A poucos dias do fim do período de convenções partidárias, Flávio Bolsonaro (PL) e Romeu Zema (Novo) ainda não anunciaram os vices de suas chapas para a corrida presidencial. O prazo final para essa definição se encerra em 5 de agosto, e o registro no Tribunal Superior Eleitoral (TSE) deve ocorrer até o dia 15.
Enquanto isso, outros candidatos já formalizaram suas composições. Luiz Inácio Lula da Silva (PT) concorrerá à reeleição com Geraldo Alckmin (PSB) ao seu lado. De forma semelhante, Ronaldo Caiado (PSD) e Renan Santos (Missão) optaram por vices de seus próprios partidos, com Caiado trazendo o presidente do PSD, Gilberto Kassab, e Renan acompanhando Aroldo Medina.

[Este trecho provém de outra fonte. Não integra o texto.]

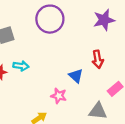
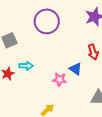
pink star: (59, 96) -> (60, 79), moved

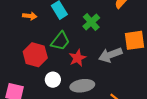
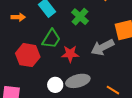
red star: (78, 58) -> (70, 54), turned 30
white circle: (53, 80) -> (55, 85), moved

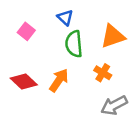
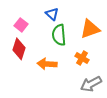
orange arrow: (59, 80) -> (47, 64), turned -120
red diamond: (24, 82) -> (19, 49), moved, turned 65

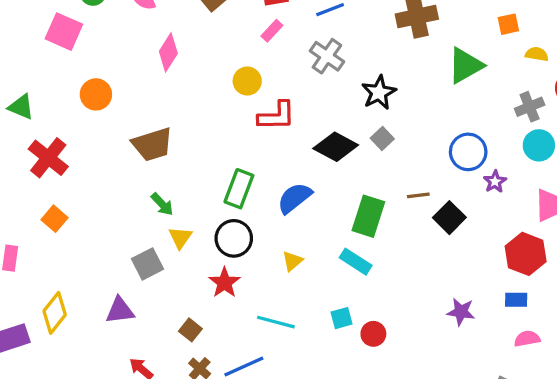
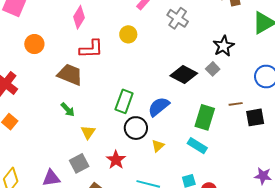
black star: (379, 93) -> (224, 46), moved
red L-shape: (277, 116) -> (91, 49), moved
brown trapezoid: (152, 144) -> (70, 75), turned -140
green arrow: (162, 204) -> (68, 110), moved
black square: (449, 218) -> (255, 117), turned 36
black circle: (234, 238) -> (136, 128), moved
gray square: (147, 264) -> (79, 163), moved

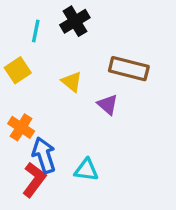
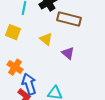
brown rectangle: (129, 69) -> (69, 19), moved
yellow square: (18, 70) -> (13, 32), turned -35

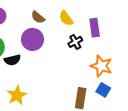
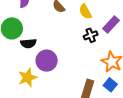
purple rectangle: (95, 28) -> (111, 24), turned 42
purple circle: (32, 39) -> (47, 61), moved

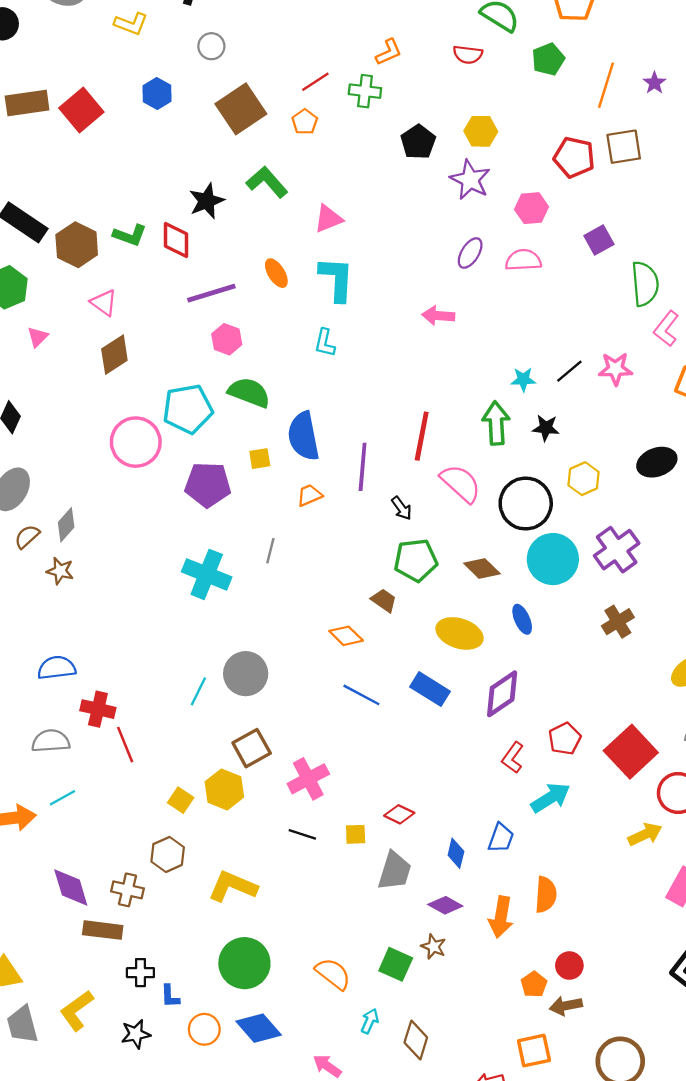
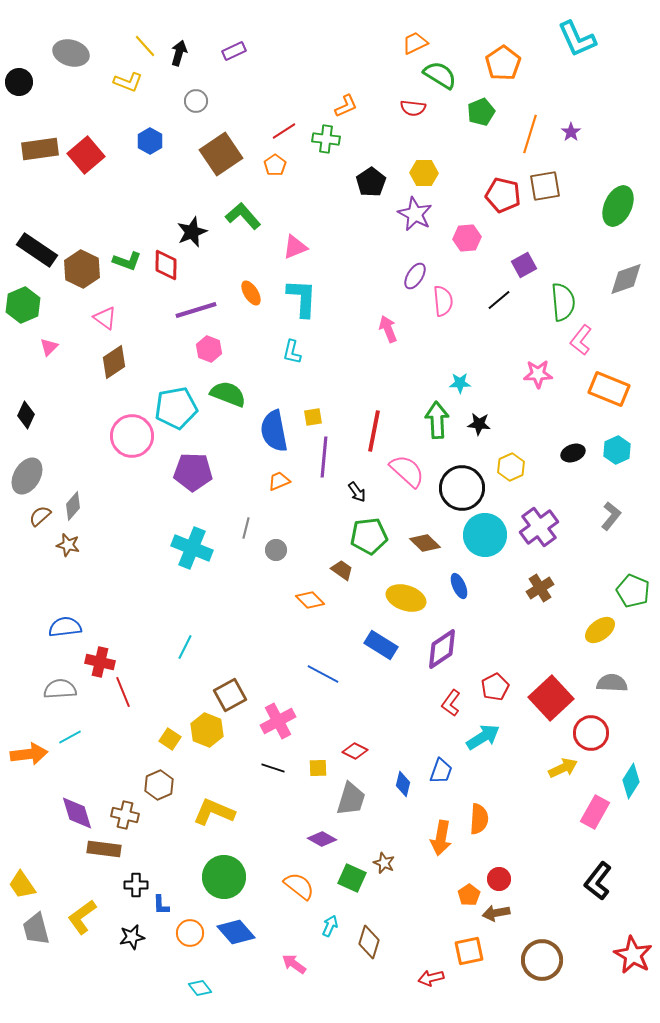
pink semicircle: (523, 260) -> (443, 301), moved, turned 88
pink arrow: (438, 316) -> (388, 329), turned 64
black line: (569, 371) -> (499, 300), moved
yellow square: (260, 459) -> (313, 417), moved
black ellipse: (657, 462) -> (573, 453), size x0.7
gray circle: (246, 674) -> (276, 550), moved, size x0.6
blue line: (361, 695) -> (323, 674), moved
purple diamond: (445, 905) -> (322, 839), moved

A busca por um vice acompanhamento envolve estratégias significativas, como a tentativa de conquistar eleitores que inicialmente poderiam não apoiar o candidato a presidente. No caso de Flávio Bolsonaro, a escolha de uma mulher para a vice é vista como uma forma de atrair o eleitorado feminino, que representa 52,8% do total.
O ex-governador de Minas Gerais, Zema, por sua vez, pode ficar com um vice do próprio partido, uma vez que as articulações com outros possíveis candidatos não avançaram. O Novo procura uma chapa “puro-sangue” para fortalecer sua imagem, mas a definição ainda não é certa.
Os eventos de convenção já realizados, como as do PT e do PSB, reforçam a continuidade da aliança de Lula e Alckmin, que busca um apoio amplo em meio à divisão do cenário político. Kassab, ao ser confirmado como vice de Caiado, também sublinhou a intenção do PSD de se posicionar como uma alternativa à polarização vigente.
No ambiente político atual, a escolha dos vices é crucial, pois implica em alianças e no fortalecimento de estratégias eleitorais que podem impactar significativamente os resultados nas urnas.